The Climatron geodesic dome, covering more than 1/2 an acre, was opened in 1960. It mimics a tropical rainforest with more than 2800 plants from 1200 species of tropical plants. It is maintained by a computerized climate control system. The inside temperature ranges from 64°F (29° C) at night to a high of 85°F (18° C) during the day. The average humidity is 85 percent. Plants are watered with reverse osmosis purified, tempered water. For those of you old enough to remember the science fiction movie Silent Running, the spaceship Valley Forge had horticultural geodesic domes based on the Climatron according to the director, Douglas Trumbull.
Next to the Climatron is the Shoenberg Temperate House. It houses plants found in the Mediterranean region, Southwest US, China and Japan.
The Biblical Garden portion contains 30-40 of the 110 plants mentioned in the Bible. The stone portico was salvaged from the main entrance to St. Leo’s School in south St.
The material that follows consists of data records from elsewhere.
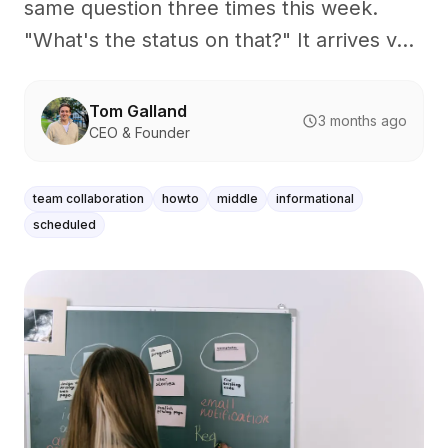
same question three times this week.
"What's the status on that?" It arrives v...
Tom Galland
3 months ago
CEO & Founder
team collaboration
howto
middle
informational
scheduled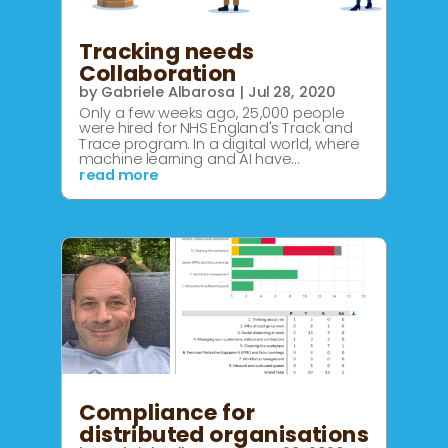
Tracking needs
Collaboration
by
Gabriele Albarosa
|
Jul 28, 2020
Only a few weeks ago, 25,000 people
were hired for NHS England's Track and
Trace program. In a digital world, where
machine learning and AI have...
read more
Compliance for
distributed organisations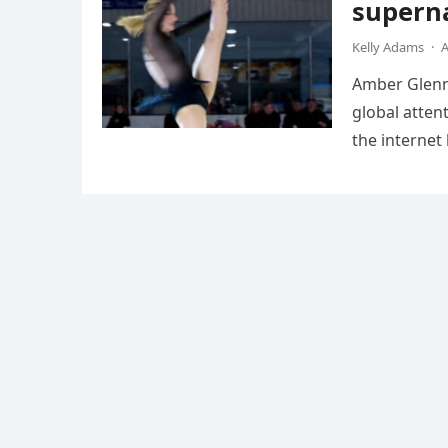
superna
Kelly Adams
·
A
Amber Glenn,
global atten
the internet
Annual Ice 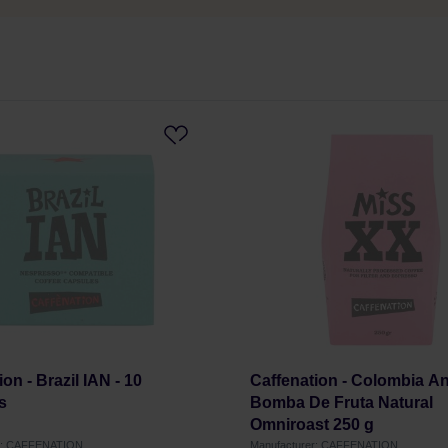
on - Brazil IAN - 10
Caffenation - Colombia An
s
Bomba De Fruta Natural
Omniroast 250 g
er: CAFFENATION
Manufacturer: CAFFENATION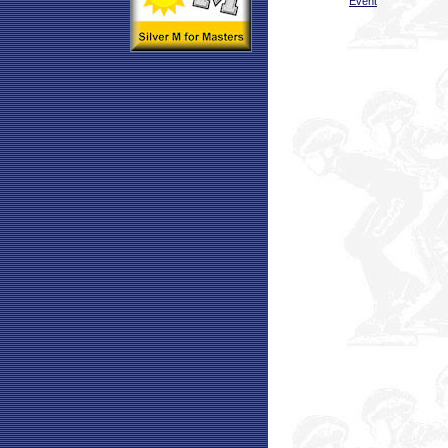
Event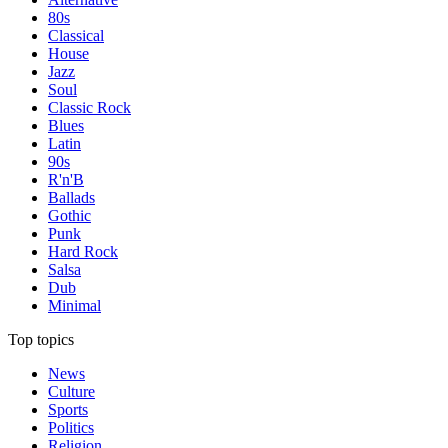
80s
Classical
House
Jazz
Soul
Classic Rock
Blues
Latin
90s
R'n'B
Ballads
Gothic
Punk
Hard Rock
Salsa
Dub
Minimal
Top topics
News
Culture
Sports
Politics
Religion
Louis when it was demolished in 1978 and sits in front of the Moorish Garden that resembles an 11th century garden at the Alhambra in Grenada Spain. There were many cacti and beside them was a cork trunk and the bark of it that is used to make cork products. I had forgotten that was where you get cork.
We then walked through the Kemperer Center for Home Gardening. There was a Master Gardener on hand to answer questions and several pamphlets that you could take free of charge. I picked up ‘The Gateway Gardener’ for September 2011 that had an article on Fall Color For the Shade and the October 2011 issue that included Hot Trees for a Cooler Landscape. I also picked up 2 printouts from the University of Missouri-Columbia Extension on Pollinating Fruit Crops and Home Fruit Production: Apples for my son in Preston, Idaho who has a small apple orchard.
There are examples of different types of gardening and vegetables on display in small gardens around the Center. They had an example of a vertical garden on a wall, tomatoes grown in an open greenhouse using rebar for a trellis, exotic winter squash growing on an arbor and kohlrabi (see my week 30 article on unusual produce) growing in a traditional plot.
Also demonstrated was paper tubes to entice Mason bees to your garden.
I picked up some paper tubes at the Master Gardener Conference and plan to try to attract them to my garden next year.
The Seiwa-en Japanese Garden was designed by the late Professor Koichi Kawana. It is an authentic Japanese garden covering 14 acres with a 4 acre lake. It is the largest Japanese strolling garden in the Western hemisphere. There are waterfalls, dry gravel gardens raked into rippling patterns, stone lanterns, streams and water-filled basins.
The Children’s Garden has changed a lot from when my wife came here as a child. She said that there were the typical playground swing sets back then. Now there is a tree house, slides made to look like twisted tree trunks and they had beautiful purple pea vines growing over an arche at the entrance.
Other featured gardens are: the Gladney Rose Garden, English Woodland Garden, Grigg Nanjing Friendship Chinese Garden, Blanke Boxwood Garden, Ottoman Garden, Swift Family Garden and the Strassenfest German Garden.
We enjoyed a nice luncheon at the Sassafras Cafe overlooking part of the garden. It is a Certified Green Restaurant and has a mission to create an ecologically sustainable restaurant. The ‘plastic’ cups were a compostable resin made from corn. The cups and all of the paper products are composted on site. As we ate we watched people setting up for the ‘Best of Missouri’ farmers market. It wasn’t going to start until 7 PM and we had other places to go to, but I wish that we could have walked around it.
Gen. 2: 8 “And the Lord God planted a garden eastward in Eden; and there he put the man whom he had formed.”